André tentava lembrar-se da última vez em que cantara uma música em conjunto com amigos. Nunca fora católico, mas se a namorada quisesse casar-se pela Igreja, ele fazia-lhe o favor. E não tinha más memórias das aulas de Religião e Moral na escola primária. Inclusivamente, quando passara a Páscoa no Minho, em casa dos avós do Diogo, não recusara beijar a cruz trazida em delivery pelo pároco.
Que seca, estar sozinho em Lisboa no verão. E se fosse dar um propz ao Santo Padre? É que este não é como os outros, o homem de certeza que votaria à esquerda do PS. Não era má ideia - ninguém do Twitter iria saber. O senhor está debilitado e fez o esforço de aparecer; seria absurdo não ir. É isso mesmo, se calhar ainda dá para apanhar os italianos, é calçar os ténis, há pressa no ar. Tem de ser. Não faz sentido viver na Avenida de Roma e não ver o Papa.

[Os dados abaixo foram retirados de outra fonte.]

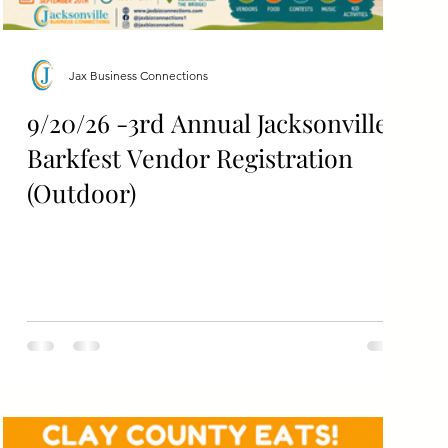
Jax Business Connections
9/20/26 -3rd Annual Jacksonville
Barkfest Vendor Registration
(Outdoor)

O único lisboeta ateu que não fugiu da JMJ (msn.com)
Re: Noticias de Portugal
Enviado: Qui Ago 03, 2023 9:36 am
por cabeça de martelo
EduClau escreveu: Qua Ago 02, 2023 1:30 pm
Uma vista sobre a política de drogas em Portugal:
Aumento do uso de drogas em Portugal levanta questionamentos sobre descriminalização; entenda
País virou modelo internacional ao abraçar política focada na redução de danos. Mais de 20 anos depois, modelo apresenta problemas.
Cresci nos anos 80/90 e sei do que era Portugal com a antiga politica de criminalizar tanto os traficantes como os consumidores e prefiro sem dúvida muito mais o panorama atual.